Database optimization is an important consideration in MediaWiki coding, particularly when the code is intended for deployment on Wikimedia projects.

Database selection tips[edit]

Typical read queries[edit]

Calling code should use the DB_REPLICA constant when using wfGetDB(), getConnection(), getConnectionRef(), and getLazyConnectionRef(). By using replicas when possible, site scalability is improved and wikis spanning multiple datacenters remain efficient by using local replica databases for all queries for most requests, rather than sometimes using the (remote) master database (from a read-only datacenter). If possible, master queries should only happen on POST requests, with exceptional cases using the DeferredUpdates system. Doing otherwise can result in slow cross-datacenter queries. Additionally, the master database is a single point of failure (SPOF).

Write queries and read-for-write queries[edit]

Write queries must use a DB_MASTER handle, as all replicas are read-only and MediaWiki is targeted at master/replica scale-out setups.

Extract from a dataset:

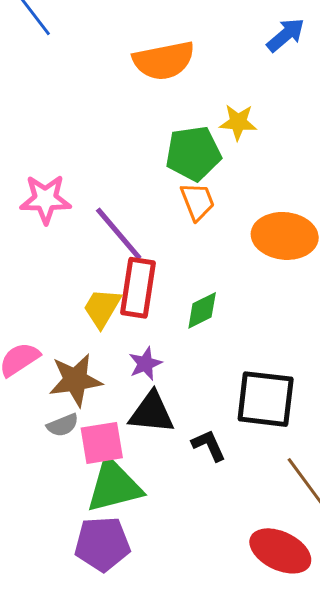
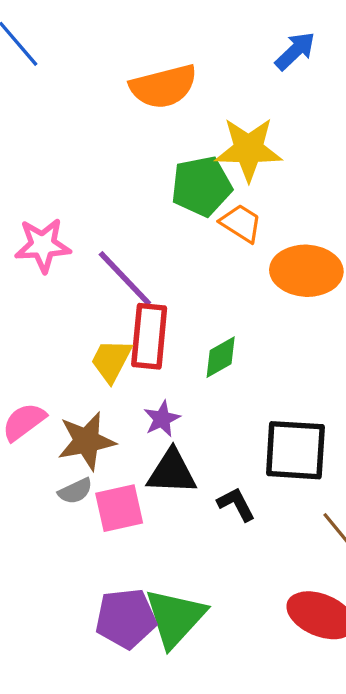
yellow star: (238, 122) -> (248, 149), size x1.6
orange trapezoid: (197, 201) -> (241, 223), moved, turned -33
green triangle: (114, 486) -> (175, 618), moved, turned -30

In the case where a read query needs to see the latest data, the DB_MASTER constant should be used to select the master database. The main case for this is when a SELECT query is used (at least partly) to determine the next write queries. Using DB_REPLICA here is not advisable as temporary replication lag could be amplified into permanent data anomalies. Be aware that additional query flags such as "LOCK IN SHARE MODE" or "FOR UPDATE" or the use of Database::lock() may also be needed to avoid race conditions. Always be aware of stale reads caused by REPEATABLE-READ isolation, flushing transactions as needed.

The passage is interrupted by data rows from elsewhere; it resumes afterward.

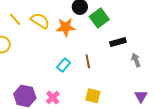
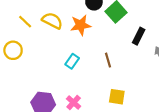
black rectangle: (118, 42) -> (139, 36), turned -42
cyan rectangle: (64, 65) -> (72, 61), moved

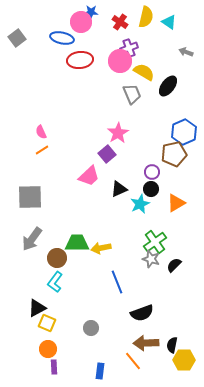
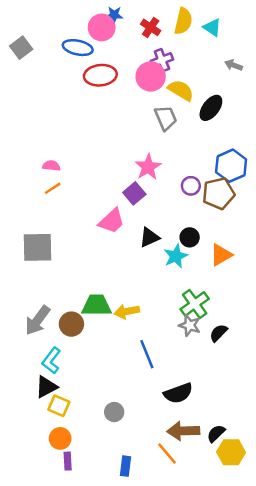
pink semicircle: (41, 132) -> (51, 166), turned 120
purple circle: (152, 172) -> (191, 186), moved
gray arrow: (32, 239) -> (38, 320), moved
cyan L-shape: (55, 282) -> (51, 361), moved
black semicircle: (172, 345) -> (216, 433), turned 35

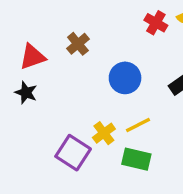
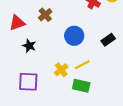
black star: (26, 93) -> (29, 46), moved
purple square: (73, 153) -> (28, 82), moved, turned -30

In some cases, DB_REPLICA may be used for read-for-write queries anyway, typically when both:

  • (a) there is a large performance advantage
  • (b) only minimal changes or tolerable anomalies are likely to result from replication lag

For example, when parsing pages, the exact state of each template and data source may not be as important as reflecting primary changes due to the source text of a page being edited. The user might only expect to see *their* changes be reflected while otherwise being oblivious about changes by other users to templates and assets used by the page they just edited.

Relation to GET/POST method[edit]

It is good practice to decide at a high level whether a request will need database write access or not. Ideally, once the entry point (API module, SpecialPage class, or Action class, ect...) is known, whether DB writes are allowed for POST requests should be known early one without have to execute the entire entry point. DB writes should not be allowed for GET and HEAD requests. Exceptional cases can use the DeferredUpdates system.

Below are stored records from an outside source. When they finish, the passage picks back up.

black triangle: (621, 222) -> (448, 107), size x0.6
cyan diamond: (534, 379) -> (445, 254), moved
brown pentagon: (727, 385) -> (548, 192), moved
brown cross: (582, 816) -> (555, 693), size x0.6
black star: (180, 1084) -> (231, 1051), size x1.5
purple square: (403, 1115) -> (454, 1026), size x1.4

The main methods for specifying which endpoints require database writes are:

  • SpecialPage::doesWrites()
  • Action::doesWrites()
  • ApiBase::isWriteMode()

GET requests for entry points should be able to be efficiently executed in any datacenter, while POST requests are assumed to be routed to the master datacenter (where the master databases reside) to avoid high latency.

Query tips[edit]

General[edit]

ORDER BY expression --> filesort == bad. Use COUNT(), SUM(), GROUP BY, etc.; there is no limit on rows scanned. MAX()/MIN() of indexed field on entire table is okay. In some cases, denormalize for performance. Add information duplicated from other tables. Use summary tables, counter tables, cache tables, etc. Think about how the DB will run your query. Add indexes where needed. Batch queries (when it makes sense).

Extensions generally shouldn't add fields to core tables. Instead, they should make their own table(s), and JOIN them if necessary.

Profiling[edit]

When in doubt, don't make assumptions; profile.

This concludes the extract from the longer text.